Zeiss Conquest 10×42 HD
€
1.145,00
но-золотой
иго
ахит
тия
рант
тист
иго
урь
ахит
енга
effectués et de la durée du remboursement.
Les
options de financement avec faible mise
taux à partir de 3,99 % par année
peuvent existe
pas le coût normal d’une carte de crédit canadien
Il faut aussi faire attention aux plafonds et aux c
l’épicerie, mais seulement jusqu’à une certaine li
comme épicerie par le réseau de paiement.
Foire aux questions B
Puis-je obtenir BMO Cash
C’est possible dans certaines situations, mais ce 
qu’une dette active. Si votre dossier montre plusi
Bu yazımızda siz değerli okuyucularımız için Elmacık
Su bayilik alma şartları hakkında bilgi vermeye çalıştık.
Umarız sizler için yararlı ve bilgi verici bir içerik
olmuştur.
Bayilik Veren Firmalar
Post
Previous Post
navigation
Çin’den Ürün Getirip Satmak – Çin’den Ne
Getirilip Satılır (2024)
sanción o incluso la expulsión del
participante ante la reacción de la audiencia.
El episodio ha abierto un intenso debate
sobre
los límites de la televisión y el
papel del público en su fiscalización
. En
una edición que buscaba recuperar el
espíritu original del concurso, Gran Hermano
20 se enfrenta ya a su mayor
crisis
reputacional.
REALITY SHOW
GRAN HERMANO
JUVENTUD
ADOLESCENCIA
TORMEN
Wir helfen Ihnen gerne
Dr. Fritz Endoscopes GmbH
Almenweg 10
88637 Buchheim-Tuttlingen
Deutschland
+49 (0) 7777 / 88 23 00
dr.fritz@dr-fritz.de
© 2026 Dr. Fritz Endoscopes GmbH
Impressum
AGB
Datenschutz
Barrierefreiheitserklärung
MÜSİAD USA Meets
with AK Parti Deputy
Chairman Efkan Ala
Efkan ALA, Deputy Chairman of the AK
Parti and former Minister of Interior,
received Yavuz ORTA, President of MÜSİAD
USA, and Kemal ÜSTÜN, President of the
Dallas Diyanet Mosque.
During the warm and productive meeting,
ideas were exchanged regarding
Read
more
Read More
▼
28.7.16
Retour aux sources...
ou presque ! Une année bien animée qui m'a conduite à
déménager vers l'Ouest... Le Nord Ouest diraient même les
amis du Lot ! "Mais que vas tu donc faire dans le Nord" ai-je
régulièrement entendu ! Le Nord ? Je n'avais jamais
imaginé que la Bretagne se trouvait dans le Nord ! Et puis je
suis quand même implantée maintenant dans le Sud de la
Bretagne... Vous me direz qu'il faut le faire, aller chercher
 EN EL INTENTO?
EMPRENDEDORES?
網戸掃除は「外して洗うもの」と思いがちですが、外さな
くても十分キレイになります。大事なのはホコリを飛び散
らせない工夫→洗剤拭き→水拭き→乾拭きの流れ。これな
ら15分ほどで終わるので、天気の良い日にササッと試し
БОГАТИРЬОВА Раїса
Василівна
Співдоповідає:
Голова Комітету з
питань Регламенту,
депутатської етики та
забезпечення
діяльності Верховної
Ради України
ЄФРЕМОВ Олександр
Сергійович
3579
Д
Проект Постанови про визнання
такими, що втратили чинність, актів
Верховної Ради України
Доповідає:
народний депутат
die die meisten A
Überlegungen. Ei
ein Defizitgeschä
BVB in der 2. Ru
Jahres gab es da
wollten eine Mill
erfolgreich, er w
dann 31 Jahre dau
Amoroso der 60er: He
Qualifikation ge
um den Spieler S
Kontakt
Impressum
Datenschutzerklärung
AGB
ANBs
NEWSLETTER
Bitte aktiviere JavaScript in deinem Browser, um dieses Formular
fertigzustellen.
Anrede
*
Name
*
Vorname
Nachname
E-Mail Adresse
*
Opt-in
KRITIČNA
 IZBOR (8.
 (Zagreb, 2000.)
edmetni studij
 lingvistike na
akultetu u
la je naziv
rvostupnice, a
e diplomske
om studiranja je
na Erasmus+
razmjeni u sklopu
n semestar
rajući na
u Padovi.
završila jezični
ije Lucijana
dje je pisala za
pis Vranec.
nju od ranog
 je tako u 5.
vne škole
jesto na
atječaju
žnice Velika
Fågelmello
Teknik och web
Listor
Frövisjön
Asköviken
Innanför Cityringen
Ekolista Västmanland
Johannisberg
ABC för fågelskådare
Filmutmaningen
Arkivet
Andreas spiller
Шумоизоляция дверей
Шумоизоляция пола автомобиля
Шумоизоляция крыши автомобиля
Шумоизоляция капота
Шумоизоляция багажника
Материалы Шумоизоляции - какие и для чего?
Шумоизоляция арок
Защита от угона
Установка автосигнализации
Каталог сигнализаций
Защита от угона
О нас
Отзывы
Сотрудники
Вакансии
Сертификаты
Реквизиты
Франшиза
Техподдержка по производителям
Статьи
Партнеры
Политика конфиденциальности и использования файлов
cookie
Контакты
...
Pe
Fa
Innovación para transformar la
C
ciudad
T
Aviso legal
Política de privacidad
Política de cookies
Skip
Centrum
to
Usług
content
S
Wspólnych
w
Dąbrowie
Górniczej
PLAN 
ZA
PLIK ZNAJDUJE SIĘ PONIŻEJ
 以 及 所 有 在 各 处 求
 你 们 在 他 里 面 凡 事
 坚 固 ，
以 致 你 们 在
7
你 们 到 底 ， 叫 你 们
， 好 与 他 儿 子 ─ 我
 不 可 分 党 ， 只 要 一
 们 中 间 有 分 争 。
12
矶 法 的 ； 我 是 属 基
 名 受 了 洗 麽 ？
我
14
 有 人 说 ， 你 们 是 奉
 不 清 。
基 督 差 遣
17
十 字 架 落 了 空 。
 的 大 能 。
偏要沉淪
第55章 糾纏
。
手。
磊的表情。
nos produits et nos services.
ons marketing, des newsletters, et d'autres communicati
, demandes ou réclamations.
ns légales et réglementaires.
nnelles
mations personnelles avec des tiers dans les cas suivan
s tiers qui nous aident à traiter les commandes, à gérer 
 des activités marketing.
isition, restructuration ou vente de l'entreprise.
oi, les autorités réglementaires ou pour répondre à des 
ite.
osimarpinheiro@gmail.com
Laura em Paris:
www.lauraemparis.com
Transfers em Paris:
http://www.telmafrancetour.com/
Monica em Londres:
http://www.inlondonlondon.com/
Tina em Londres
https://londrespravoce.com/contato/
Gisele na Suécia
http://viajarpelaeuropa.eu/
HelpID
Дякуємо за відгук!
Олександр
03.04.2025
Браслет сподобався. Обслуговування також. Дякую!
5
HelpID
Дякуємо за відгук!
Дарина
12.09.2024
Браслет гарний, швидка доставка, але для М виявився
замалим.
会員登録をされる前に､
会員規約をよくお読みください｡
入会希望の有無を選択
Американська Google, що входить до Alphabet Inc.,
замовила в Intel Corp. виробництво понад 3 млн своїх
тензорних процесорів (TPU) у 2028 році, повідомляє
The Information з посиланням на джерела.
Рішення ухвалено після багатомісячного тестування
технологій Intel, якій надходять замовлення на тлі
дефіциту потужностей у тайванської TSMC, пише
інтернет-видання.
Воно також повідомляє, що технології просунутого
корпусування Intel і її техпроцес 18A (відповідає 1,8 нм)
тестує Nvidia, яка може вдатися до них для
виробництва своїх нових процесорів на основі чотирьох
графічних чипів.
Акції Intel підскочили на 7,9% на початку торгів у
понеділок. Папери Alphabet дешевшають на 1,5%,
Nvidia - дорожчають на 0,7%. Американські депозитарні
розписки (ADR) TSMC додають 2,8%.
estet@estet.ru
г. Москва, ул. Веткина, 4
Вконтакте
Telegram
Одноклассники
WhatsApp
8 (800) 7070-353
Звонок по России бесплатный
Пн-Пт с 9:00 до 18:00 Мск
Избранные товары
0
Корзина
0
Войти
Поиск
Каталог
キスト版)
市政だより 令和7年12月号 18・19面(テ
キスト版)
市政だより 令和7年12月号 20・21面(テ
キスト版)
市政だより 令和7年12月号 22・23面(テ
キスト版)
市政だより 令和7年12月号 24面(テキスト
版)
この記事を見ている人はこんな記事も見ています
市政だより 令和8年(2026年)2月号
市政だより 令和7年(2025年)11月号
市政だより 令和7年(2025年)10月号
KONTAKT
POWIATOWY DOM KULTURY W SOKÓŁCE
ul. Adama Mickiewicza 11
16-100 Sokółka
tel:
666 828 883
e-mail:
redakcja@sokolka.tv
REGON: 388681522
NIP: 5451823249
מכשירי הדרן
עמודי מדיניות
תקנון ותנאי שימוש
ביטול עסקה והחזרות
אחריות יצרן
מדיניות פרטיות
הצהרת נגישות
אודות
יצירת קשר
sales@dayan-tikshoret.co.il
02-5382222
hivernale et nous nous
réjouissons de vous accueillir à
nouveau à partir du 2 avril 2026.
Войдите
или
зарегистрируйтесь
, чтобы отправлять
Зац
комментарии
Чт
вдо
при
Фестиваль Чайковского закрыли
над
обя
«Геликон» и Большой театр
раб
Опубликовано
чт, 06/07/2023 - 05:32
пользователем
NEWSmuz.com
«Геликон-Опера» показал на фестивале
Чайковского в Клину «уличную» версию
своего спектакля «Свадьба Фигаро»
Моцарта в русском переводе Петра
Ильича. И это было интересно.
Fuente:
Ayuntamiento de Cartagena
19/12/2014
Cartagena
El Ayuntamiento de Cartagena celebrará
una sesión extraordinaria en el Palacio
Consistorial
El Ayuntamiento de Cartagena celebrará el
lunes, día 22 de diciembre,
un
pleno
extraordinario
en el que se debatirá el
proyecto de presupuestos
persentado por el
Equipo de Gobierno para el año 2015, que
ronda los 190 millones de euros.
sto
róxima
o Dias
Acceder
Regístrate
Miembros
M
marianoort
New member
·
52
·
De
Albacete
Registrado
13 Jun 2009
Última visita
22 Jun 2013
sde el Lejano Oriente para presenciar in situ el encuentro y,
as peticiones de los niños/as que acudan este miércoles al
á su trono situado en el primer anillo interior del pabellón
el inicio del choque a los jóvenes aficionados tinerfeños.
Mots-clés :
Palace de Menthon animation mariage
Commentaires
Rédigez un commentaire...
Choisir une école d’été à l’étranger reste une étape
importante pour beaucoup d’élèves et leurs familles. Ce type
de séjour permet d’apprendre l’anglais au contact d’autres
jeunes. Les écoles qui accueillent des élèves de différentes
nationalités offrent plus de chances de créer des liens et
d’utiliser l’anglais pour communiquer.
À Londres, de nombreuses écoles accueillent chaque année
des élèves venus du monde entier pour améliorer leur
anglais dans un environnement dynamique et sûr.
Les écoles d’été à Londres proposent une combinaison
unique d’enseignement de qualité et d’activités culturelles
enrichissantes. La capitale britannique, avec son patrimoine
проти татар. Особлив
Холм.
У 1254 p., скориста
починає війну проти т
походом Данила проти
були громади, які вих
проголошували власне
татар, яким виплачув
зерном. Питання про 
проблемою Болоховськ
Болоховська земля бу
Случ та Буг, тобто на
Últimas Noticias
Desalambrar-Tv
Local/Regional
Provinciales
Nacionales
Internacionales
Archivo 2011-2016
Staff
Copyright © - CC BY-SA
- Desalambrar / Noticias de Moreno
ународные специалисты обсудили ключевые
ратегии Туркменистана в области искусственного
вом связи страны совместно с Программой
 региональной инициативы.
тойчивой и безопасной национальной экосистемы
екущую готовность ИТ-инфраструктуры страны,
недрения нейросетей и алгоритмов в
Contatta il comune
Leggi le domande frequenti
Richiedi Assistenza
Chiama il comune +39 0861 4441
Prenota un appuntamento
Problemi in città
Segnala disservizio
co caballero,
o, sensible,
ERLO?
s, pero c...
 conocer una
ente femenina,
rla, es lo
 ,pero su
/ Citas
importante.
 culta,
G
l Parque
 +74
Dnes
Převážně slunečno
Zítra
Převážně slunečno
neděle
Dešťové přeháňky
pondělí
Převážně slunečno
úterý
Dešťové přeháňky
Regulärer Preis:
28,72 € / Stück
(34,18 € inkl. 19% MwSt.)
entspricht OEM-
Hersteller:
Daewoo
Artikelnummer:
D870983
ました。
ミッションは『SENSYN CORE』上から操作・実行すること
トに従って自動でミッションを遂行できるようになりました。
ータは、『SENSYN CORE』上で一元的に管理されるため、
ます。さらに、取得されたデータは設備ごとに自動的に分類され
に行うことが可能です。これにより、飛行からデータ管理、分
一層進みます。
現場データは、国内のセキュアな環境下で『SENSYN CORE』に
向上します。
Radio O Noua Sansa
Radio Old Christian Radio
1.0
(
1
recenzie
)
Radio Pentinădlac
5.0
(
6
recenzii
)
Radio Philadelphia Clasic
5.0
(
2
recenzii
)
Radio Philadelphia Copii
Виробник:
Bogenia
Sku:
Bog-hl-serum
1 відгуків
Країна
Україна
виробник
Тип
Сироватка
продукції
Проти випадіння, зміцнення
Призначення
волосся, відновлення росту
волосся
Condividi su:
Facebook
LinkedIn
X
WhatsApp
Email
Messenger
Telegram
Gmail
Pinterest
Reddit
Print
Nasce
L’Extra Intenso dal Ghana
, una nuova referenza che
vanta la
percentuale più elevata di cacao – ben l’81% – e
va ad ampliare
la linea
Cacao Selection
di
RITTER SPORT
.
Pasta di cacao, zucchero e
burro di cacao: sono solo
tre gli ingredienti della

** ASSIGNMENT **
Only the lines containing the word "CORE" should be returned from the data above.

** RESPONSE AREA **
ミッションは『SENSYN CORE』上から操作・実行すること
ータは、『SENSYN CORE』上で一元的に管理されるため、
現場データは、国内のセキュアな環境下で『SENSYN CORE』に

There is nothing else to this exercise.